Occupying an impressive 1887 Neo-Palladian & Renaissance building (with some ultra-modern extensions), the museum's main feature is the "Singapore History Gallery", where the visitor walks pass dozens of beautifully designed life-size displays that replicate scenes from the city's past… Highly recommended!
Daily, 10am – 6pm (Singapore Living Galleries remain open until 8pm and admission is free during the last two hours). Website
The Raffles Hotel in Singapore
Next in line is The Raffles: One of the world's most classic hotels, where you can enjoy a sundowner at the famous Long Bar, where the Singapore Sling was invented, or opt for the more aristocratic Bar & Billiard Room, where Singapore's last tiger was shot.
"The grand old dame", as the Raffles is often called, has started its life as a rather humble 10-room colonial bungalow, back in 1887, but quickly became one of Southeast Asia's most glamorous hotels, attracting guests like Rudyard Kipling, Charlie Chaplin, Queen Elizabeth II and Elizabeth Taylor, just to name a few…
There is a small museum on the arcade's 3rd floor, where you can see nostalgic paraphernalia from the hotel's past (free), and a beautiful shop where you can purchase the hotel's vintage novelties.
You can enter Raffles Hotel from Bras Basah Road, 5 minutes' walk from CHIJMES.

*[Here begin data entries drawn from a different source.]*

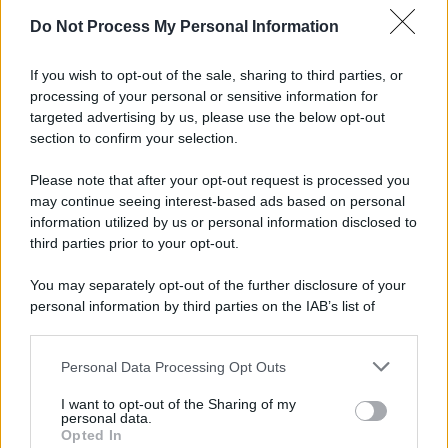
Do Not Process My Personal Information
If you wish to opt-out of the sale, sharing to third parties, or
processing of your personal or sensitive information for
targeted advertising by us, please use the below opt-out
section to confirm your selection.
Il ritrovamento /
La moneta che vide l'invasione Cartagine in
Sicilia
Please note that after your opt-out request is processed you
may continue seeing interest-based ads based on personal
Un artefatto ritrovato ad Agrigento che rappresenta un importante
information utilized by us or personal information disclosed to
spaccato della storia della trinacria
third parties prior to your opt-out.
La scoperta /
Oplontis, le vittime dell’eruzione del Vesuvio
You may separately opt-out of the further disclosure of your
furono più numerose del previsto
personal information by third parties on the IAB’s list of
downstream participants.
Personal Data Processing Opt Outs
This information may also be disclosed by us to third parties
on the IAB’s List of Downstream Participants that may further
Il medagliere /
Europei di nuoto: Pellecani guida una super
I want to opt-out of the Sharing of my
disclose it to other third parties.
Italia
personal data.
Opted In
Please note that this website/app uses one or more Google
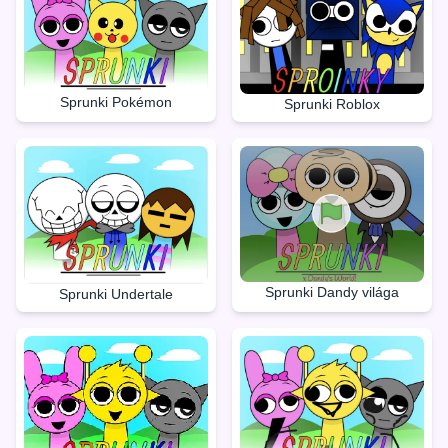
Sprunki Pokémon
Sprunki Roblox
Sprunki Dandy világa
Sprunki Undertale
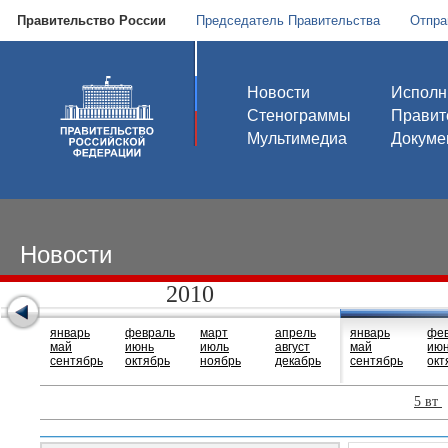
Правительство России
Председатель Правительства
Отпра
Новости
Исполн
Стенограммы
Правит
Мультимедиа
Докуме
Новости
2010
январь
февраль
март
апрель
январь
фе
май
июнь
июль
август
май
ию
сентябрь
октябрь
ноябрь
декабрь
сентябрь
окт
5 вт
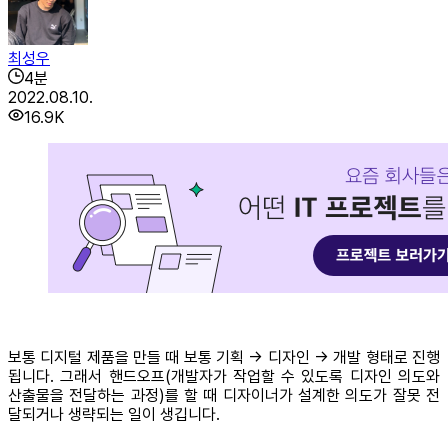
최성우
4
분
2022.08.10.
16.9K
보통 디지털 제품을 만들 때 보통 기획 -> 디자인 -> 개발 형태로 진행
됩니다. 그래서 핸드오프(개발자가 작업할 수 있도록 디자인 의도와
산출물을 전달하는 과정)를 할 때 디자이너가 설계한 의도가 잘못 전
달되거나 생략되는 일이 생깁니다.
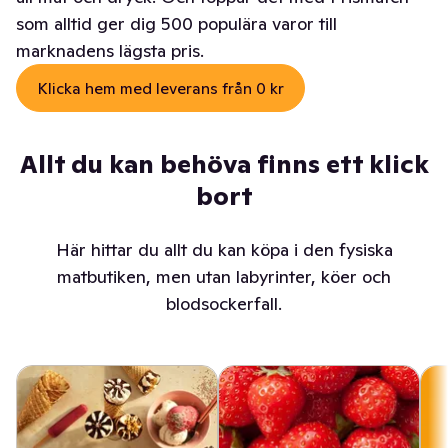
som alltid ger dig 500 populära varor till
marknadens lägsta pris.
Klicka hem med leverans från 0 kr
Allt du kan behöva finns ett klick
bort
Här hittar du allt du kan köpa i den fysiska
matbutiken, men utan labyrinter, köer och
blodsockerfall.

If you still have the energy for more activities, you can wind up the day at the Singapore Flyer, or at Marina Bay Sands:
Singapore Flyer, the world’s current largest Ferris wheel soars 165 M (550 ft) above the city and affords stunning views of Singapore and its environs… The best time to ride it is at around 7pm, which is twilight time in Singapore almost all year around, but make sure visibility is fine, or else you are wasting your time and money (website).
Located at the shopping mall beneath the Singapore Flyer, Flight Experience's simulator is the closest you can get to flying a Boeing jet, without having a pilot's license. It's not a cheap pleasure, but the experience is hands down unforgettable (website).
Marina Bay Sands, Southeast Asia's newest and most popular mega-attraction, boasts an ostentatious casino (Singapore's first), a fantastic shopping mall and almost endless dining and entertainment options, although the real hoo-ha here is the Sands SkyPark - An enormous sky terrace that is perched across the three hotel skyscrapers, at a height of more than 200 metres (website).
24 hours a day / 7 days a week (lifts to Sands SkyPark run 10am - 10pm)
How to get there? Take the MRT from Bras Basah Station (next to CHIJMES / short walk from both Raffles Hotel, and National Museum of Singapore) and drop off at Promenade MRT (two stations away), which is directly linked to the Singapore Flyer.
Marina Bay Sands is directly linked to Bayfront MRT Station, which is one station ride from Promenade.